June 7, 2022 | Market Update
In May 2022, the Toronto real estate market saw more buyers responding to the increased cost of borrowing. The expectation of the Central Bank’s rate increase of 50 basis points – and the actual rate hike itself on June 1st – are causing some buyers to pause their home search in the short term as they wait for a bottom in prices. Continuing from the trend in April 2022, the number of home sales were down in May 2022 on a year-over-year basis, while the number of new listings were up compared to May of 2021.
TRREB’s MLS System reported 7,283 sales in May of 2022 – down 38.8% compared to May 2021 and down 9% compared to April 2022. However, the number of new listings reported rose to 18,679 in May 2022 compared to 18,593 in May 2021. This represents a minor increase of 0.5%. The lower number of sales on a year-over-year basis means that the number of active listings were up by 26%.

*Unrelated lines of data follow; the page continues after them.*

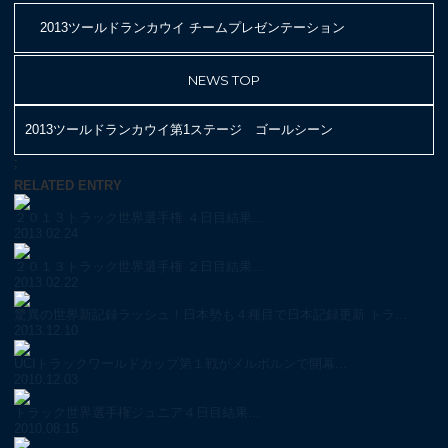
2013ツールドランカウイ チームプレゼンテーション
NEWS TOP
2013ツールドランカウイ第1ステージ ゴールシーン
;
RELATED ENTRY
２０１３トラック世界選手権 ４日目結果...
2013.02.24
２０１３トラック世界選手権 ２日目結果...
2013.02.22
驚異の世界新記録ラッシュ！日本勢も４種目で日本記録更新 トラ...
2013.12.10
UCIトラックワールドカップ第１戦がメルボルンで開幕...
2010.12.03
トラック世界選手権ジュニア４日目結果...
2010.08.15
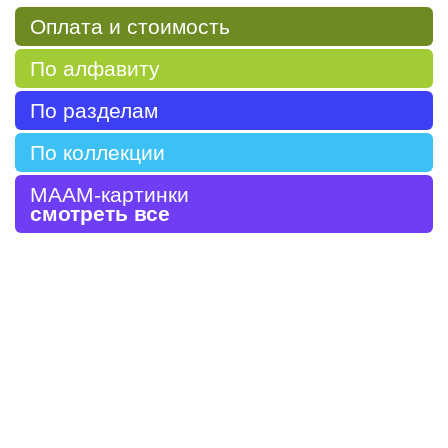
Оплата и стоимость
По алфавиту
По разделам
По коллекции
МААМ-картинки
смотреть все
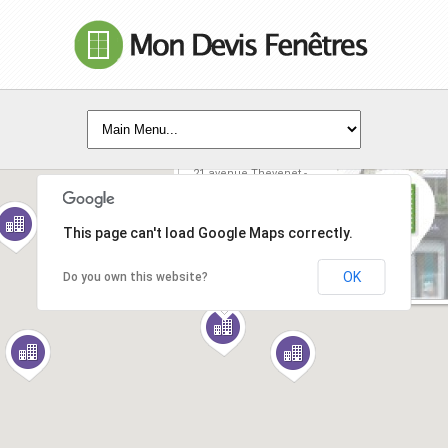
fermoba magenta
21 avenue Thevenet -
51530 - Magenta
EN SAVOIR +
This page can't load Google Maps correctly.
OK
Do you own this website?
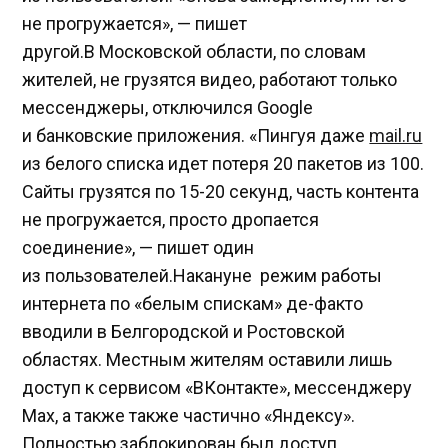
не прогружается», — пишет
другой.В Московской области, по словам
жителей, не грузятся видео, работают только
мессенджеры, отключился Google
и банковские приложения. «Пингуя даже
mail.ru
из белого списка идет потеря 20 пакетов из 100.
Сайты грузятся по 15-20 секунд, часть контента
не прогружается, просто дропается
соединение», — пишет один
из пользователей.Накануне режим работы
интернета по «белым спискам» де-факто
вводили в Белгородской и Ростовской
областях. Местным жителям оставили лишь
доступ к сервисом «ВКонтакте», мессенджеру
Max, а также также частично «Яндексу».
Полностью заблокирован был доступ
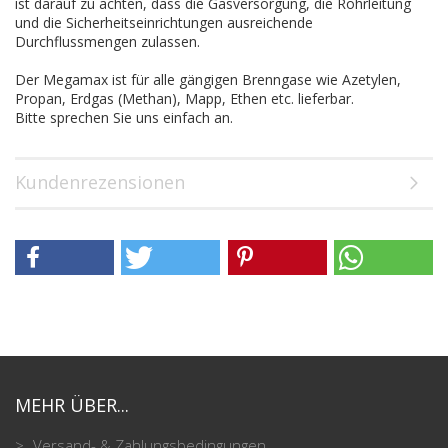
ist darauf zu achten, dass die Gasversorgung, die Rohrleitung
und die Sicherheitseinrichtungen ausreichende
Durchflussmengen zulassen.
Der Megamax ist für alle gängigen Brenngase wie Azetylen,
Propan, Erdgas (Methan), Mapp, Ethen etc. lieferbar.
Bitte sprechen Sie uns einfach an.
Kundenrezensionen
MEHR ÜBER...
Versand- & Zahlungsbedingungen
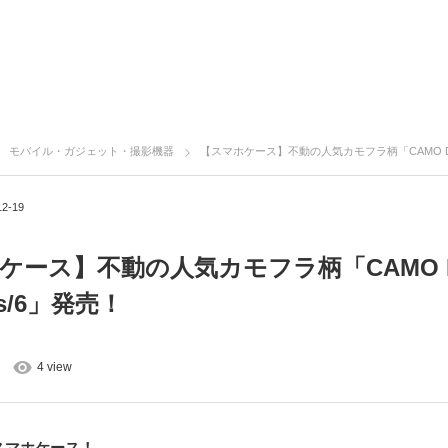
モバイル・ガジェット・撮影機器
【スマホケース】不動の人気カモフラ柄「CAMO Diary for i
12-19
ース】不動の人気カモフラ柄「CAMO Diar
6s/6」発売！
4 view
スマホケース！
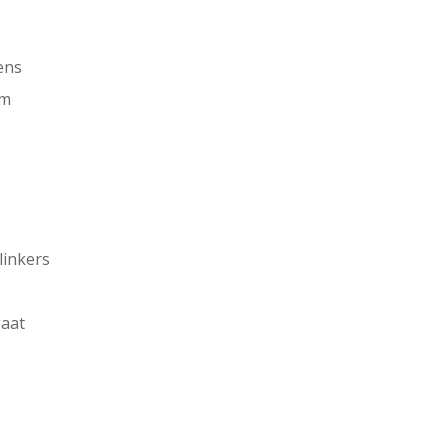
ens
rm
linkers
gaat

Average selling prices trended upward from $1,108,124 in May of 2021 to $1,212,806 in May of 2022, representing a 9.4% increase, and the MLS Home Price Index Composite Benchmark was up by 23.9%. While the average home price has continued to increase, market conditions have become much more balanced meaning that on a month-to-month basis, sale prices have trended downward.
Observed price trends over the past few months have been in line with TRREB’s 2022 market forecasts. Following a very tight market in the first quarter of the year, the current rate tightening cycle by the Bank of Canada has led to a drop in demand, meaning buyers now have more purchasing power.
TRREB forecasts that while the market will continue balancing throughout the summer, once home buyers have a chance to adjust to the new cost of buying, housing demand will remain competitive, supported by a mixture of factors such as low unemployment rates, increasing wages, high job vacancies, and record immigration rates.